Stream inference progress as Server-Sent Events (SSE). Emits worklog records until AssistantInferenceResponse is received.

| Parameter | Type | Description | |---|---|---| | task_id | string | The task ID returned by POST /event/infer |

A stream of SSE events. Each event is a JSON-encoded WorklogRecord:

data: {"event_class": "ResponseInferenceResponse", "result": {...}, "status": "success"}
data: {"event_class": "ToolExecutionResponse", "tool_name": "search_tickets", "result": "INC-1234: Open", "status": "success"}
data: {"event_class": "AssistantInferenceResponse", "result": {"content": "Ticket INC-1234 is currently Open."}, "status": "success"}

The stream ends when event_class == "AssistantInferenceResponse".

Special event classes to watch for:

| event_class | Action required | |---|---| | HumanApprovalRequired | Call POST /event/tool-approval to approve or reject | | ClientToolExecution | Execute the tool client-side and call POST /event/tool-completion | | AssistantInferenceResponse | Final answer — close the stream |

| Status | Condition | |---|---| | 401 | Missing or invalid Authorization header | | 404 | No ongoing task with the given task_id |

Terminal window
curl -N "http://localhost:8080/event/stream/task-abc123" \
-H "Authorization: Bearer $API_TOKEN"

Approve or reject a tool execution that requires human approval.

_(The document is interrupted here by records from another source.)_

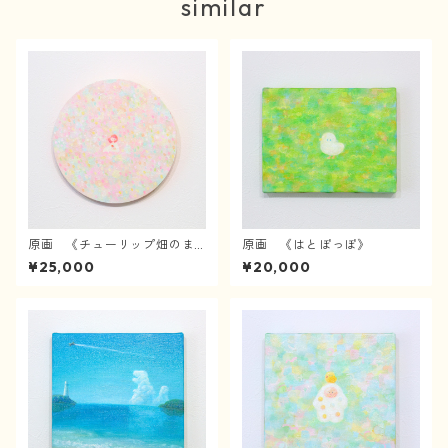
similar
原画 《チューリップ畑のま
原画 《はとぽっぽ》
んなかで》
¥25,000
¥20,000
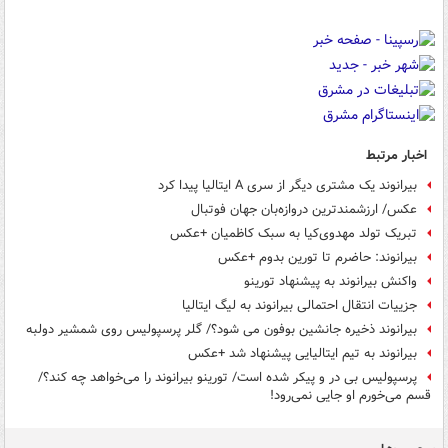
اخبار مرتبط
بیرانوند یک مشتری دیگر از سری A ایتالیا پیدا کرد
عکس/ ارزشمندترین دروازه‌بان جهان فوتبال
تبریک تولد مهدوی‌کیا به سبک کاظمیان +عکس
بیرانوند: حاضرم تا تورین بدوم +عکس
واکنش بیرانوند به پیشنهاد تورینو
جزییات انتقال احتمالی بیرانوند به لیگ ایتالیا
بیرانوند ذخیره جانشین بوفون می شود؟/ گلر پرسپولیس روی شمشیر دولبه
بیرانوند به تیم ایتالیایی پیشنهاد شد +عکس
پرسپولیس بی در و پیکر شده است/ تورینو بیرانوند را می‌خواهد چه کند؟/
قسم می‌خورم او جایی نمی‌رود!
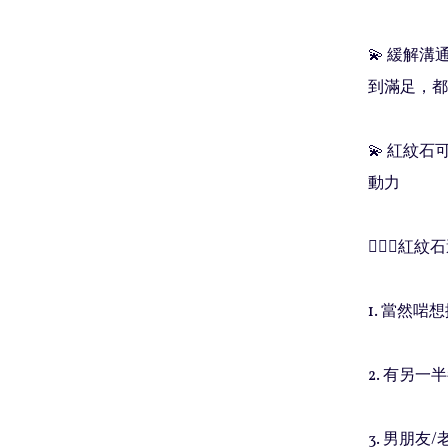
💫 緩解
到滿足，都
💫 紅紋
動力

🧚🏻‍♀️
1. 當然啱
2. 有另一
3. 男朋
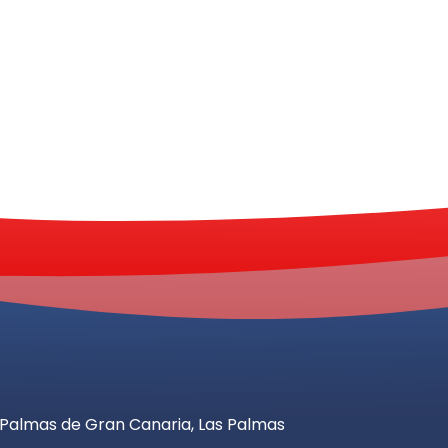
as Palmas de Gran Canaria, Las Palmas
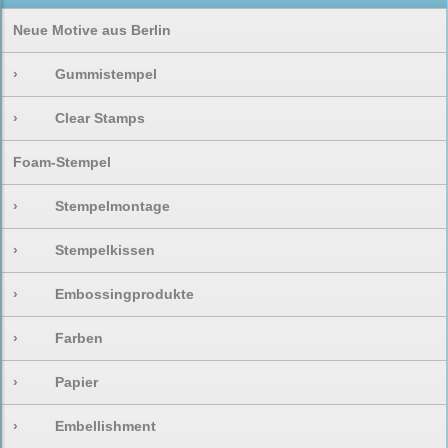
Neue Motive aus Berlin
›
Gummistempel
›
Clear Stamps
Foam-Stempel
›
Stempelmontage
›
Stempelkissen
›
Embossingprodukte
›
Farben
›
Papier
›
Embellishment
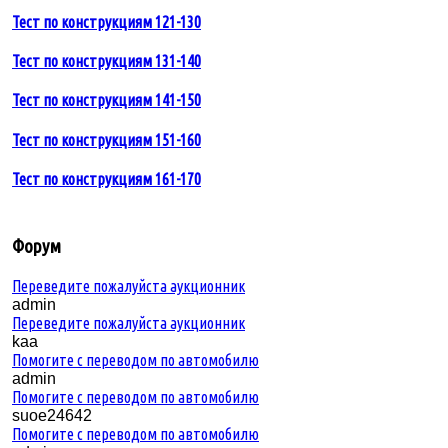
Тест по конструкциям 121-130
Тест по конструкциям 131-140
Тест по конструкциям 141-150
Тест по конструкциям 151-160
Тест по конструкциям 161-170
Форум
Переведите пожалуйста аукционник
admin
Переведите пожалуйста аукционник
kaa
Помогите с переводом по автомобилю
admin
Помогите с переводом по автомобилю
suoe24642
Помогите с переводом по автомобилю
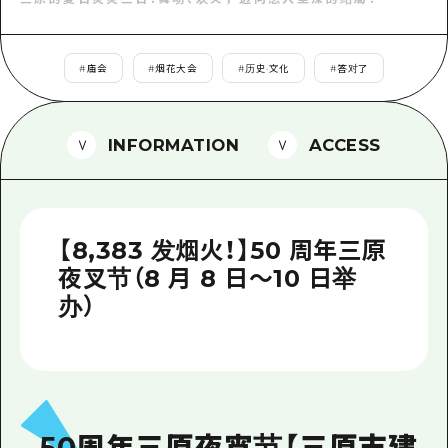
2晚3天
志愿者指南
通过视频介绍广岛县的魅力！
#
庙会
#
烟花大会
#
历史·文化
#
答对了
常见问题解答
INFORMATION
ACCESS
照片下载
灾难发生期间的交通信息
广岛观光宣传册
【8,383 发烟火！】50 周年三原
夜叉节（8 月 8 日～10 日举
办）
50周年三原夜宵节【三原市建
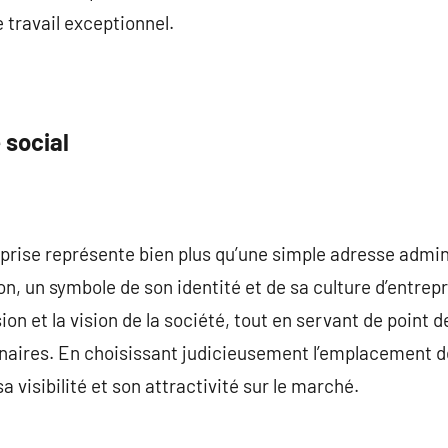
travail exceptionnel.
 social
eprise représente bien plus qu’une simple adresse admini
on, un symbole de son identité et de sa culture d’entrepr
sion et la vision de la société, tout en servant de point
enaires. En choisissant judicieusement l’emplacement de
a visibilité et son attractivité sur le marché.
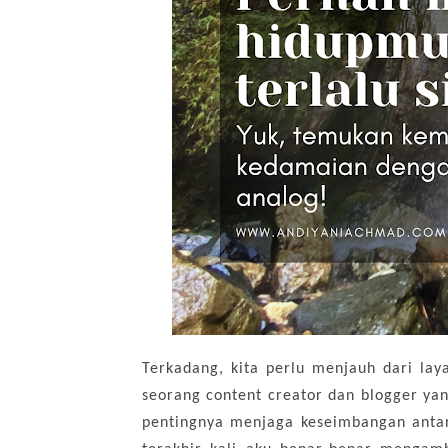
Terkadang, kita perlu menjauh dari lay
seorang content creator dan blogger ya
pentingnya menjaga keseimbangan antar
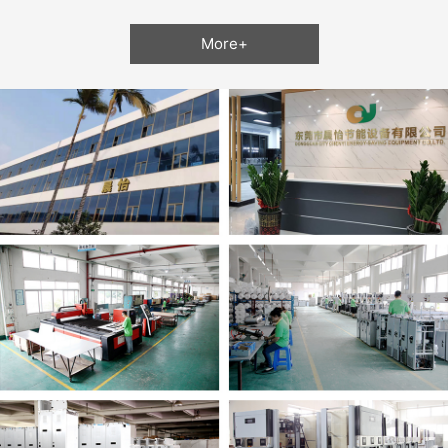
More+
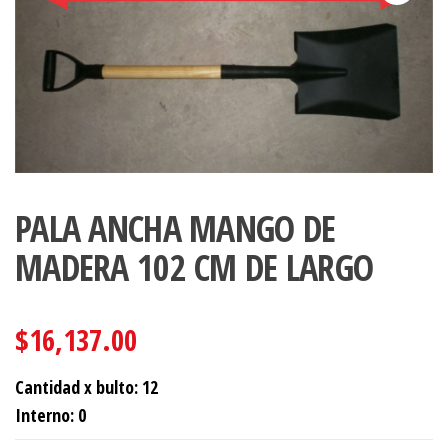
PALA ANCHA MANGO DE
MADERA 102 CM DE LARGO
$
16,137.00
Cantidad x bulto: 12
Interno: 0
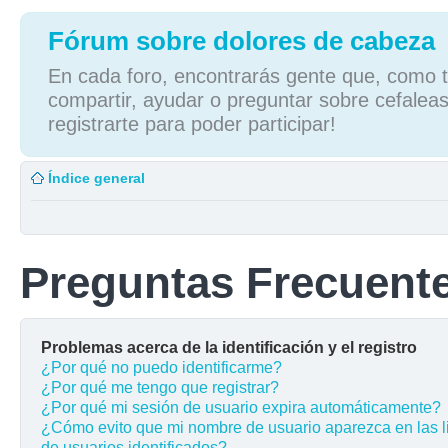
Fórum sobre dolores de cabeza
En cada foro, encontrarás gente que, como tú
compartir, ayudar o preguntar sobre cefaleas
registrarte para poder participar!
Índice general
Preguntas Frecuent
Problemas acerca de la identificación y el registro
¿Por qué no puedo identificarme?
¿Por qué me tengo que registrar?
¿Por qué mi sesión de usuario expira automáticamente?
¿Cómo evito que mi nombre de usuario aparezca en las l
de usuarios identificados?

Call this endpoint when the SSE stream emits a HumanApprovalRequired event. The agent blocks until a response is received.

{
"control_id": "tool-call-xyz",
"result": true,
"message": ""
}

| Field | Type | Description | |---|---|---| | control_id | string | The control_id from the HumanApprovalRequired event | | result | bool | true to approve, false to reject | | message | string | Rejection reason (required when result is false) |

These headers identify the active inference session. Copy them from the original POST /event/infer response:

| Header | Description | |---|---| | task-id | The task ID from the inference request | | session-id | The session ID | | user-id | The user ID | | assistant-id | The assistant ID | | agentspace-id | The agentspace ID |

Terminal window
curl -X POST http://localhost:8080/event/tool-approval \
-H "Authorization: Bearer $API_TOKEN" \
-H "Content-Type: application/json" \
-H "task-id: task-abc123" \
-H "session-id: session-abc" \
-H "user-id: user-1" \
-H "assistant-id: my-agent" \
-H "agentspace-id: default" \
-d '{"control_id": "tool-call-xyz", "result": true, "message": ""}'

Submit the result of a client-side tool execution.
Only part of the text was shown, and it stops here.